Associate Professor David Sullivan, a speaker at the Royal College of Pathologists of Australasia’s (RCPA) annual conference ‘Pathology Update 2018 – A Bridge to the Future’ will discuss new insights into Lipoprotein (a), a cardiovascular risk factor that affects 20% of the population. A/Prof Sullivan explains that there is now an increasing understanding of Lipoprotein (a), how it is measured, and recently there has been a breakthrough in newly created, effective treatments.
A/Prof Sullivan, Head of Chemical Pathology at Royal Prince Alfred Hospital, said,
“We have known for a long time that Lipoprotein (a) is a very strong source of cardiovascular disease. There are six or seven mechanisms where lipoprotein (a) can cause substantial harm to an individual. This damage, which is associated with blood clotting, is known to cause the blockage of arteries and heart valves, including the aortic heart valve. These complications are proportional to an individual’s levels of the entity, lipoproteins (a). Over the past 30 years, we have had a limited scientific understanding of lipoprotein (a) and, typically, it was very difficult to measure for a variety of reasons.
“With such a significant proportion of the population affected by this (20%), it is an issue of great interest in Australia and around the world. The presence of lipoprotein (a) appears to be determined by an individual’s gene inheritance. In the past, we have been able to inform patients of their levels of lipoprotein(a), however, it was very difficult to provide any effective treatment. Cholesterol treatments such as statins did not reveal any beneficial results at lowering levels of lipoprotein (a). When necessary, we provided a very old treatment called nicotinic acid which is a huge dose of vitamin B3, which can be very unpleasant in itself.
Now, for the first time, A/Prof Sullivan explains that newer anti-heart disease, cholesterol-lowering drugs are showing successful results in effectively lowering lipoprotein (a). Also, using some of the lessons learned with these drugs, new treatments have been developed which are specifically designed to reduce the levels of this material quite considerably.
“A newly invented treatment called PCSK9 antibody treatment has proven to be highly effective in lowering cholesterol and preventing heart disease. It also happens to be useful in reducing lipoprotein (a) by around 20-30%, which is a useful start. By using some of the very advanced techniques for lowering blood fats, we should be able to lower the specific blood fat carrying material by up to 90% using a technique called antisense oligonucleotides.”
To receive the new treatments, an individual would be selected due to the history of heart disease and the need to lower cholesterol levels. Individuals who could benefit from this are those who have had a heart attack or a stroke at a young age and the usual causes have been excluded. If an individual is not a smoker and they do not have particularly high blood fats, then it would be worthwhile to assess the situation for lipoprotein (a). Secondly, we are aware of families with an inherited high cholesterol level. This could also cause high lipoprotein (a) levels.
A/Prof Sullivan explains that further research of lipoprotein(a) is required in order to provide a deeper understanding into its effects, which will result in more accurate measurements, and more, effective treatments specific to lowering the levels of the material in patients.
“Despite this success, we still don’t know enough about lipoprotein (a).

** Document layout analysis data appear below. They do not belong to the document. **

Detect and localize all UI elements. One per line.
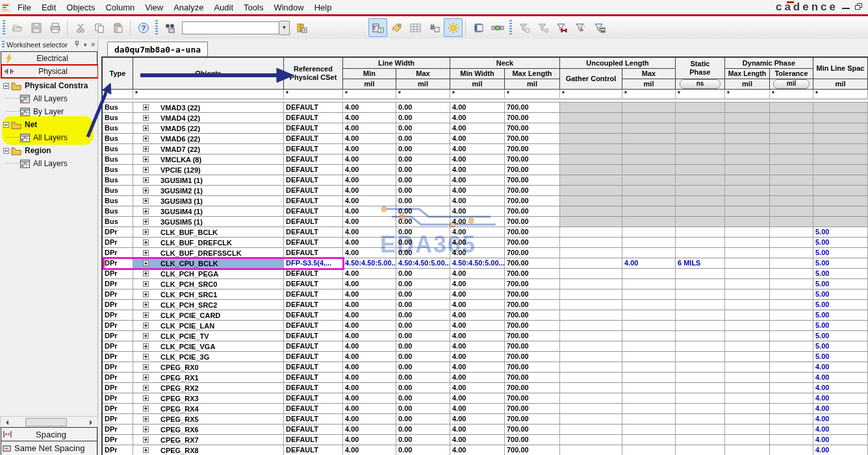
cell-neck-min-width[interactable]: 4.00	[450, 154, 505, 165]
cell-type[interactable]: DPr	[103, 362, 133, 373]
cell-neck-max-length[interactable]: 700.00	[505, 196, 560, 206]
cell-objects[interactable]: CLK_BUF_BCLK	[133, 227, 284, 238]
cell-ref-cset[interactable]: DEFAULT	[284, 269, 343, 279]
restore-button[interactable]	[855, 3, 863, 12]
header-min-line-spac[interactable]: Min Line Spac	[813, 58, 868, 79]
expand-icon[interactable]	[143, 406, 149, 412]
cell-gather-control[interactable]	[560, 393, 622, 404]
cut-button[interactable]	[71, 18, 90, 37]
filter-cell-uncoupled-max[interactable]: *	[622, 90, 676, 99]
cell-type[interactable]: DPr	[103, 279, 133, 289]
cell-ref-cset[interactable]: DEFAULT	[284, 383, 343, 393]
cell-neck-min-width[interactable]: 4.00	[450, 144, 505, 154]
cell-static-phase[interactable]	[676, 445, 725, 455]
cell-objects[interactable]: VMCLKA (8)	[133, 154, 284, 165]
cell-lw-max[interactable]: 0.00	[396, 154, 450, 165]
cell-lw-min[interactable]: 4.00	[343, 279, 396, 289]
cell-lw-max[interactable]: 0.00	[396, 445, 450, 455]
cell-tolerance[interactable]	[770, 352, 813, 362]
cell-lw-min[interactable]: 4.00	[343, 404, 396, 414]
header-uncoupled-length[interactable]: Uncoupled Length	[560, 58, 676, 69]
cell-neck-max-length[interactable]: 700.00	[505, 341, 560, 352]
cell-type[interactable]: DPr	[103, 435, 133, 445]
cell-type[interactable]: DPr	[103, 341, 133, 352]
topology-button[interactable]	[488, 18, 507, 37]
cell-type[interactable]: DPr	[103, 331, 133, 341]
cell-uncoupled-max[interactable]	[622, 134, 676, 144]
cell-static-phase[interactable]	[676, 186, 725, 196]
cell-objects[interactable]: CLK_BUF_DREFCLK	[133, 238, 284, 248]
cell-dyn-max-length[interactable]	[725, 352, 770, 362]
cell-type[interactable]: Bus	[103, 113, 133, 123]
cell-min-line-spacing[interactable]	[813, 103, 868, 113]
cell-static-phase[interactable]	[676, 154, 725, 165]
menu-window[interactable]: Window	[268, 1, 309, 14]
worksheet-selector-toggle[interactable]	[368, 18, 387, 37]
cell-dyn-max-length[interactable]	[725, 321, 770, 331]
cell-lw-max[interactable]: 0.00	[396, 123, 450, 134]
cell-dyn-max-length[interactable]	[725, 310, 770, 321]
cell-ref-cset[interactable]: DEFAULT	[284, 186, 343, 196]
cell-type[interactable]: Bus	[103, 165, 133, 175]
cell-static-phase[interactable]	[676, 404, 725, 414]
cell-objects[interactable]: CPEG_RX2	[133, 383, 284, 393]
cell-lw-max[interactable]: 0.00	[396, 269, 450, 279]
cell-static-phase[interactable]	[676, 321, 725, 331]
cell-type[interactable]: Bus	[103, 123, 133, 134]
expand-icon[interactable]	[143, 146, 149, 152]
cell-static-phase[interactable]	[676, 175, 725, 186]
cell-dyn-max-length[interactable]	[725, 113, 770, 123]
cell-neck-min-width[interactable]: 4.00	[450, 279, 505, 289]
tree-item-net[interactable]: Net	[0, 118, 97, 131]
cell-objects[interactable]: CPEG_RX6	[133, 424, 284, 435]
tree-item-all-layers[interactable]: All Layers	[0, 157, 97, 170]
cell-tolerance[interactable]	[770, 258, 813, 269]
cell-min-line-spacing[interactable]: 4.00	[813, 435, 868, 445]
cell-objects[interactable]: VMAD4 (22)	[133, 113, 284, 123]
header-objects[interactable]: Objects	[133, 58, 284, 90]
cell-type[interactable]: DPr	[103, 414, 133, 424]
cell-neck-min-width[interactable]: 4.00	[450, 435, 505, 445]
menu-tools[interactable]: Tools	[238, 1, 268, 14]
panel-menu-icon[interactable]: ▾	[84, 42, 87, 48]
header-line-width[interactable]: Line Width	[343, 58, 450, 69]
cell-min-line-spacing[interactable]	[813, 165, 868, 175]
cell-dyn-max-length[interactable]	[725, 134, 770, 144]
cell-min-line-spacing[interactable]	[813, 144, 868, 154]
cell-neck-min-width[interactable]: 4.00	[450, 175, 505, 186]
cell-ref-cset[interactable]: DEFAULT	[284, 134, 343, 144]
expand-icon[interactable]	[143, 177, 149, 183]
cell-neck-max-length[interactable]: 700.00	[505, 362, 560, 373]
cell-static-phase[interactable]	[676, 206, 725, 217]
expand-icon[interactable]	[143, 105, 149, 110]
cell-neck-min-width[interactable]: 4.00	[450, 113, 505, 123]
cell-lw-max[interactable]: 0.00	[396, 424, 450, 435]
cell-dyn-max-length[interactable]	[725, 362, 770, 373]
cell-lw-max[interactable]: 0.00	[396, 217, 450, 227]
expand-icon[interactable]	[143, 219, 149, 225]
cell-neck-max-length[interactable]: 700.00	[505, 310, 560, 321]
cell-gather-control[interactable]	[560, 238, 622, 248]
tree-item-physical-constra[interactable]: Physical Constra	[0, 79, 97, 92]
cell-uncoupled-max[interactable]	[622, 321, 676, 331]
cell-type[interactable]: DPr	[103, 424, 133, 435]
cell-min-line-spacing[interactable]: 5.00	[813, 310, 868, 321]
find-replace-button[interactable]	[160, 18, 179, 37]
cell-lw-max[interactable]: 0.00	[396, 310, 450, 321]
filter-clear-button[interactable]	[533, 18, 552, 37]
cell-uncoupled-max[interactable]	[622, 362, 676, 373]
cell-neck-min-width[interactable]: 4.00	[450, 134, 505, 144]
tree-item-all-layers[interactable]: All Layers	[0, 131, 97, 144]
save-button[interactable]	[27, 18, 45, 37]
expand-icon[interactable]	[143, 333, 149, 339]
header-lw-min[interactable]: Min	[343, 69, 396, 79]
cell-dyn-max-length[interactable]	[725, 186, 770, 196]
cell-objects[interactable]: 3GUSIM2 (1)	[133, 186, 284, 196]
cell-neck-min-width[interactable]: 4.00	[450, 196, 505, 206]
filter-cell-ref-cset[interactable]: *	[284, 90, 343, 99]
cell-static-phase[interactable]	[676, 300, 725, 310]
expand-icon[interactable]	[143, 198, 149, 204]
cell-lw-max[interactable]: 0.00	[396, 248, 450, 258]
cell-type[interactable]: Bus	[103, 196, 133, 206]
filter-cell-static-phase[interactable]: *	[676, 90, 725, 99]
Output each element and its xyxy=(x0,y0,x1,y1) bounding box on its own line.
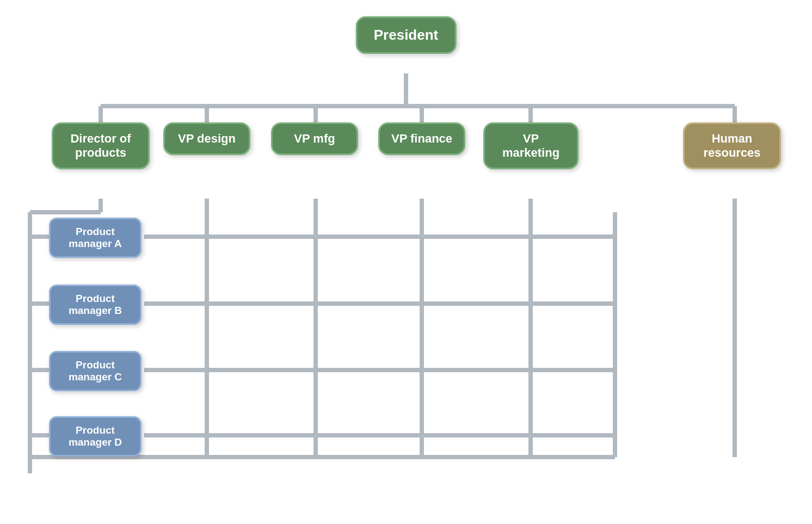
vp-design-node: VP design xyxy=(163,122,250,155)
hr-node: Human resources xyxy=(683,122,781,169)
vp-marketing-box: VP marketing xyxy=(483,122,579,169)
president-box: President xyxy=(356,16,457,54)
pm-c-box: Product manager C xyxy=(49,351,142,391)
vp-design-box: VP design xyxy=(163,122,250,155)
director-box: Director of products xyxy=(52,122,150,169)
vp-finance-box: VP finance xyxy=(378,122,465,155)
org-chart: President Director of products VP design… xyxy=(0,0,812,524)
pm-d-box: Product manager D xyxy=(49,416,142,457)
pm-b-node: Product manager B xyxy=(49,285,142,325)
vp-mfg-box: VP mfg xyxy=(271,122,358,155)
president-node: President xyxy=(356,16,457,54)
director-node: Director of products xyxy=(52,122,150,169)
pm-c-node: Product manager C xyxy=(49,351,142,391)
vp-finance-node: VP finance xyxy=(378,122,465,155)
hr-box: Human resources xyxy=(683,122,781,169)
vp-marketing-node: VP marketing xyxy=(483,122,579,169)
pm-b-box: Product manager B xyxy=(49,285,142,325)
pm-d-node: Product manager D xyxy=(49,416,142,457)
pm-a-node: Product manager A xyxy=(49,218,142,258)
vp-mfg-node: VP mfg xyxy=(271,122,358,155)
pm-a-box: Product manager A xyxy=(49,218,142,258)
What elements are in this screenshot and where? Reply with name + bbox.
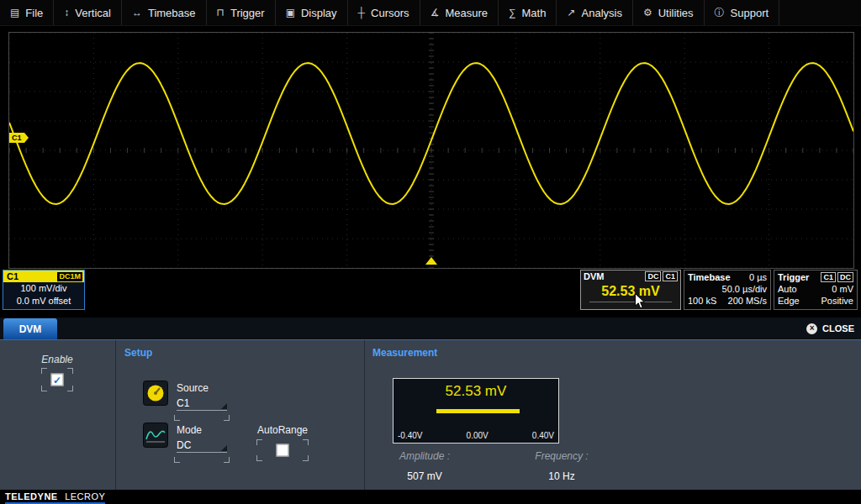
menu-item-measure[interactable]: ∡ Measure	[420, 0, 499, 25]
support-info-icon: ⓘ	[715, 8, 725, 18]
menu-item-utilities[interactable]: ⚙ Utilities	[633, 0, 705, 25]
dvm-dialog: Enable ✓ Setup Source C1	[0, 340, 861, 490]
math-sigma-icon: ∑	[509, 8, 516, 18]
close-button[interactable]: × CLOSE	[806, 318, 854, 339]
measurement-section-title: Measurement	[372, 347, 437, 359]
source-value: C1	[177, 397, 189, 409]
amplitude-stat: Amplitude : 507 mV	[370, 450, 479, 482]
autorange-checkbox[interactable]	[277, 444, 289, 457]
footer-bar: TELEDYNE LECROY	[0, 490, 861, 504]
utilities-gear-icon: ⚙	[643, 8, 652, 18]
focus-bracket	[174, 457, 180, 463]
trigger-position-marker[interactable]	[425, 257, 437, 265]
close-icon: ×	[806, 323, 817, 334]
menu-item-vertical[interactable]: ↕ Vertical	[54, 0, 122, 25]
focus-bracket	[256, 455, 262, 461]
amplitude-value: 507 mV	[370, 470, 479, 482]
dvm-meter: 52.53 mV -0.40V 0.00V 0.40V	[393, 378, 559, 444]
close-label: CLOSE	[822, 323, 854, 333]
focus-bracket	[67, 368, 73, 374]
menu-item-trigger[interactable]: ⊓ Trigger	[207, 0, 276, 25]
display-icon: ▣	[286, 8, 295, 18]
dvm-meter-reading: 52.53 mV	[394, 383, 558, 400]
tab-dvm[interactable]: DVM	[3, 318, 57, 339]
focus-bracket	[256, 439, 262, 445]
focus-bracket	[303, 455, 309, 461]
focus-bracket	[41, 368, 47, 374]
meter-scale-max: 0.40V	[532, 431, 554, 440]
autorange-checkbox-area	[256, 439, 309, 461]
dvm-reading: 52.53 mV	[581, 281, 680, 301]
trigger-pulse-icon: ⊓	[217, 8, 224, 18]
trigger-level: 0 mV	[832, 283, 853, 295]
timebase-descriptor[interactable]: Timebase 0 µs 50.0 µs/div 100 kS 200 MS/…	[684, 270, 771, 310]
focus-bracket	[303, 439, 309, 445]
menu-label: File	[25, 7, 43, 19]
frequency-stat: Frequency : 10 Hz	[507, 450, 616, 482]
trigger-title: Trigger	[778, 271, 809, 283]
timebase-delay: 0 µs	[749, 271, 767, 283]
trigger-slope: Positive	[821, 295, 853, 307]
teledyne-lecroy-logo: TELEDYNE LECROY	[5, 491, 105, 504]
menu-bar: ▤ File ↕ Vertical ↔ Timebase ⊓ Trigger ▣…	[0, 0, 861, 26]
menu-label: Measure	[445, 7, 488, 19]
menu-item-support[interactable]: ⓘ Support	[705, 0, 780, 25]
cursors-crosshair-icon: ┼	[358, 8, 366, 18]
frequency-value: 10 Hz	[507, 470, 616, 482]
analysis-trend-icon: ↗	[567, 8, 575, 18]
mode-select[interactable]: Mode DC	[177, 424, 227, 458]
channel-label: C1	[7, 270, 18, 282]
source-select[interactable]: Source C1	[177, 382, 227, 416]
trigger-mode: Auto	[778, 283, 797, 295]
menu-label: Support	[731, 7, 769, 19]
channel-scale: 100 mV/div	[3, 282, 84, 295]
menu-label: Display	[301, 7, 337, 19]
timebase-arrows-icon: ↔	[132, 8, 142, 18]
measure-icon: ∡	[430, 8, 440, 18]
dvm-meter-bar	[436, 409, 520, 413]
focus-bracket	[174, 415, 180, 421]
menu-label: Trigger	[230, 7, 265, 19]
mode-waveform-icon	[143, 423, 168, 448]
frequency-label: Frequency :	[507, 450, 616, 462]
meter-scale-mid: 0.00V	[467, 431, 489, 440]
enable-checkbox-area: ✓	[41, 368, 73, 391]
scope-grid	[9, 33, 853, 268]
brand-teledyne: TELEDYNE	[5, 491, 58, 501]
brand-lecroy: LECROY	[65, 491, 105, 501]
trigger-coupling-badge: DC	[837, 272, 853, 282]
channel-descriptor-c1[interactable]: C1 DC1M 100 mV/div 0.0 mV offset	[3, 270, 85, 310]
menu-item-cursors[interactable]: ┼ Cursors	[348, 0, 420, 25]
menu-item-file[interactable]: ▤ File	[0, 0, 54, 25]
dialog-tab-bar: DVM × CLOSE	[0, 318, 861, 340]
menu-item-display[interactable]: ▣ Display	[276, 0, 348, 25]
timebase-title: Timebase	[688, 271, 731, 283]
channel1-level-marker[interactable]: C1	[9, 133, 24, 143]
setup-section-title: Setup	[124, 347, 152, 359]
menu-item-analysis[interactable]: ↗ Analysis	[557, 0, 632, 25]
timebase-samples: 100 kS	[688, 295, 716, 307]
menu-label: Math	[522, 7, 547, 19]
channel-offset: 0.0 mV offset	[3, 295, 84, 307]
dvm-mode-badge: DC	[645, 271, 661, 281]
source-knob-icon	[143, 381, 168, 406]
check-icon: ✓	[53, 374, 61, 386]
menu-label: Utilities	[658, 7, 694, 19]
trigger-type: Edge	[778, 295, 800, 307]
menu-label: Timebase	[148, 7, 196, 19]
trigger-descriptor[interactable]: Trigger C1 DC Auto 0 mV Edge Positive	[774, 270, 858, 310]
dvm-summary-box[interactable]: DVM DC C1 52.53 mV	[580, 270, 681, 310]
enable-checkbox[interactable]: ✓	[51, 374, 64, 386]
waveform-display[interactable]: C1	[8, 32, 854, 269]
divider	[115, 340, 116, 490]
chevron-down-icon	[221, 445, 227, 451]
menu-label: Vertical	[75, 7, 111, 19]
focus-bracket	[41, 386, 47, 391]
mode-label: Mode	[177, 424, 227, 436]
mode-value: DC	[177, 439, 191, 451]
menu-item-math[interactable]: ∑ Math	[499, 0, 557, 25]
menu-item-timebase[interactable]: ↔ Timebase	[122, 0, 207, 25]
dvm-source-badge: C1	[663, 271, 678, 281]
channel-header: C1 DC1M	[3, 270, 84, 282]
focus-bracket	[224, 457, 230, 463]
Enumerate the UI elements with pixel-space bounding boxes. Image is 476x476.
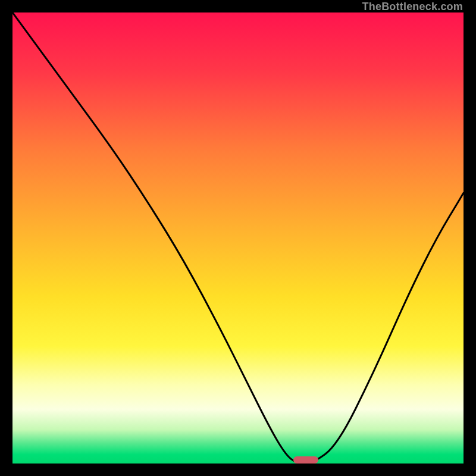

We sometimes find that it’s elevated in people who don’t have any other explanation for any of their heart attacks and strokes but at the same time, we clearly find that some people tolerate high levels without becoming unwell, so we need to have a much better opportunity to understand exactly how its working and to try and attend to that.”
“The new treatment is not currently available on the Medicare Benefits Schedule. We are dedicated to developing more accurate measurements, which are based on the work that has evolved over the years.”